Diagram of a qubit using rubidium atoms. © Dr. Takafumi Tomita (IMS)

When the atoms were irradiated by the laser pulses, two electrons trapped respectively in the smallest orbitals (denoted 5p, closest to the atomic nucleus) of two adjacent atoms (denoted atom 1 and atom 2) were thrown into electron orbitals giants (Rydberg orbitals, denoted here 43D). The 5p electronic state constitutes the “0” state and the 43D electronic state is the “1” state; atoms 1 and 2 were prepared as qubits 1 and 2, respectively. The interaction between these giant atoms then led to a two-way exchange of orbital shape and electron energy, occurring with a period of 6.5 nanoseconds.
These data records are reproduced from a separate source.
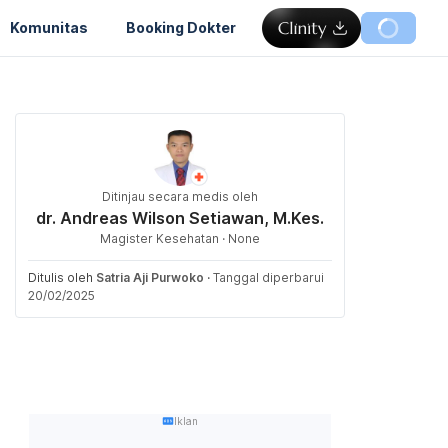
Komunitas
Booking Dokter
Ditinjau secara medis oleh
dr. Andreas Wilson Setiawan, M.Kes.
Magister Kesehatan · None
Ditulis oleh
Satria Aji Purwoko
·
Tanggal diperbarui
20/02/2025
Iklan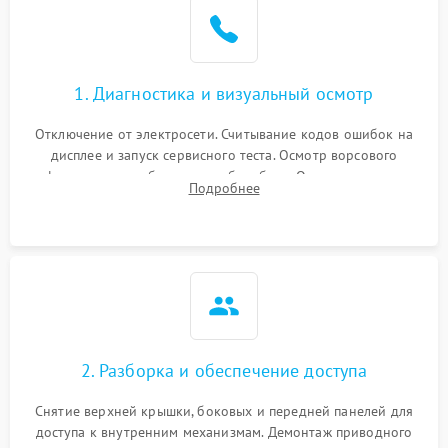
Не завершает программу
1500 ₽
Подробнее →
Зависает программа
1500 ₽
Подробнее →
1. Диагностика и визуальный осмотр
Отключение от электросети. Считывание кодов ошибок на
Ошибка на дисплее
1290 ₽
Подробнее →
дисплее и запуск сервисного теста. Осмотр ворсового
фильтра, теплообменника и барабана. Опрос клиента о
Подробнее
неисправностях (не сушит, не крутит барабан, сильно шумит
или выдает ошибку).
2. Разборка и обеспечение доступа
Снятие верхней крышки, боковых и передней панелей для
доступа к внутренним механизмам. Демонтаж приводного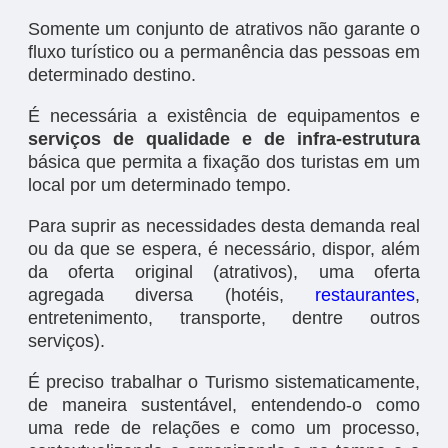
Somente um conjunto de atrativos não garante o
fluxo turístico ou a permanência das pessoas em
determinado destino.
É necessária a existência de equipamentos e
serviços de qualidade e de infra-estrutura
básica que permita a fixação dos turistas em um
local por um determinado tempo.
Para suprir as necessidades desta demanda real
ou da que se espera, é necessário, dispor, além
da oferta original (atrativos), uma oferta
agregada diversa (hotéis,
restaurantes
,
entretenimento, transporte, dentre outros
serviços).
É preciso trabalhar o Turismo sistematicamente,
de maneira sustentável, entendendo-o como
uma rede de relações e como um processo,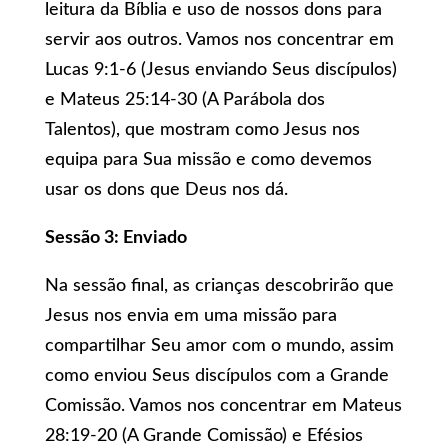
leitura da Bíblia e uso de nossos dons para
servir aos outros. Vamos nos concentrar em
Lucas 9:1-6 (Jesus enviando Seus discípulos)
e Mateus 25:14-30 (A Parábola dos
Talentos), que mostram como Jesus nos
equipa para Sua missão e como devemos
usar os dons que Deus nos dá.
Sessão 3: Enviado
Na sessão final, as crianças descobrirão que
Jesus nos envia em uma missão para
compartilhar Seu amor com o mundo, assim
como enviou Seus discípulos com a Grande
Comissão. Vamos nos concentrar em Mateus
28:19-20 (A Grande Comissão) e Efésios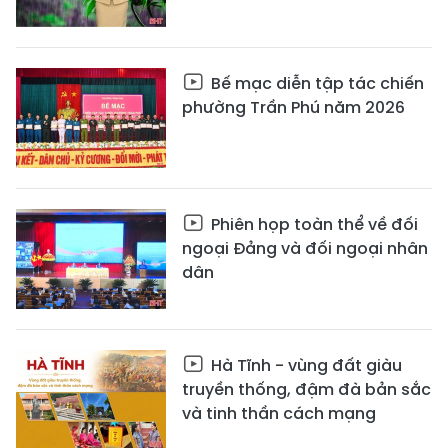
Bế mạc diễn tập tác chiến
phường Trần Phú năm 2026
Phiên họp toàn thể về đối
ngoại Đảng và đối ngoại nhân
dân
Hà Tĩnh - vùng đất giàu
truyền thống, đậm đà bản sắc
và tinh thần cách mạng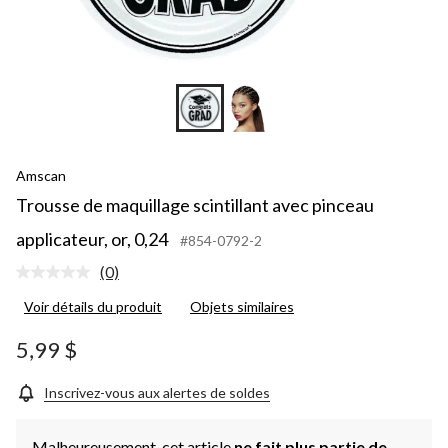
Amscan
Trousse de maquillage scintillant avec pinceau
applicateur, or, 0,24
#854-0792-2
(0)
Aucune
cote
Voir détails du produit
Objets similaires
pour
ce
produit.
5,99 $
Lien
vers
la
Inscrivez-vous aux alertes de soldes
même
page.
Malheureusement, cet article
ne fait plus partie de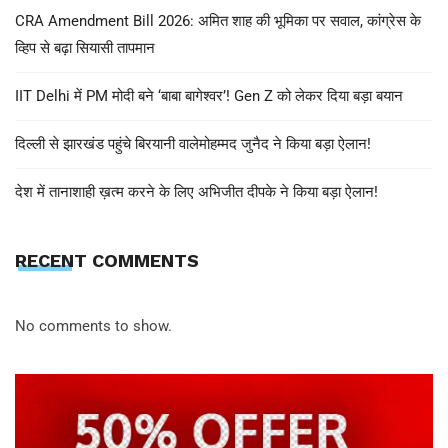
CRA Amendment Bill 2026: अमित शाह की भूमिका पर सवाल, कांग्रेस के
व्हिप से बढ़ा सियासी तापमान
IIT Delhi में PM मोदी बने ‘बाबा बागेश्वर’! Gen Z को लेकर दिया बड़ा बयान
दिल्ली से झारखंड पहुंचे बिरयानी वालेमोहम्मद जुनैद ने किया बड़ा ऐलान!
देश में तानाशाही ख़त्म करने के लिए अभिजीत दीपके ने किया बड़ा ऐलान!
RECENT COMMENTS
No comments to show.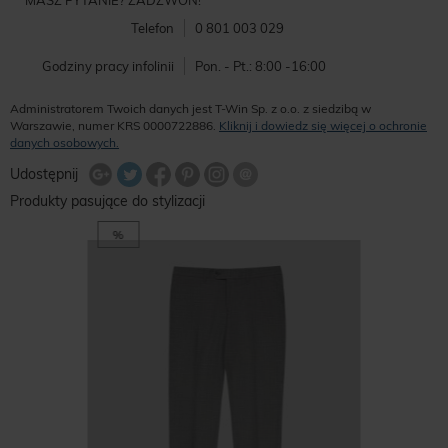
MASZ PYTANIE? ZADZWOŃ!
Telefon
0 801 003 029
Godziny pracy infolinii
Pon. - Pt.: 8:00 -16:00
Administratorem Twoich danych jest T-Win Sp. z o.o. z siedzibą w
Warszawie, numer KRS 0000722886.
Kliknij i dowiedz się więcej o ochronie
danych osobowych.
Udostępnij na Twitterze
Wyślij znajomemu
Udostępnij
Share Facebook
Udostępnij na Google+
Udostępnij na Google+
Udostępnij na Google+
Produkty pasujące do stylizacji
%
%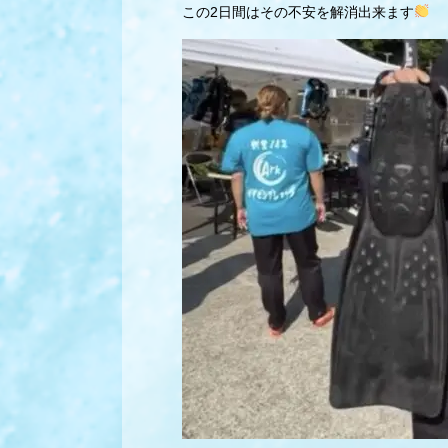
この2日間はその不安を解消出来ます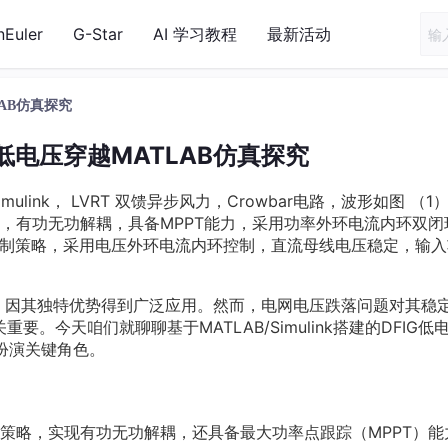
nEuler
G-Star
AI 学习教程
最新活动
AB仿真探究
G低电压穿越MATLAB仿真探究
imulink， LVRT 双馈异步风力，Crowbar电路，波形如图 （1
，有功无功解耦，具备MPPT能力，采用功率外环电流内环双闭
控制策略，采用电压外环电流内环控制，直流母线电压稳定，输入
G）因其独特优势得到广泛应用。然而，电网电压跌落问题对其稳
。今天咱们就聊聊基于MATLAB/Simulink搭建的DFIG低
中扮演关键角色。
策略，实现有功无功解耦，还具备最大功率点跟踪（MPPT）能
Breakthrough hardware for quantum computing

The researchers thus succeeded in creating a two-qubit gate called a “controlled Z gate” (or CZ gate), which is an operation that inverts the quantum superposition of a first qubit from 0 +1 to 0 -1 depending on the state (0 or 1) of a second qubit. This type of gate is usually easily degraded by external noise — especially that inherent to the laser in operation. But this time, the researchers broke speed records: their quantum gate operates in just 6.5 nanoseconds! That’s more than two orders of magnitude faster than ambient noise, so its effects can be ignored, the team points out.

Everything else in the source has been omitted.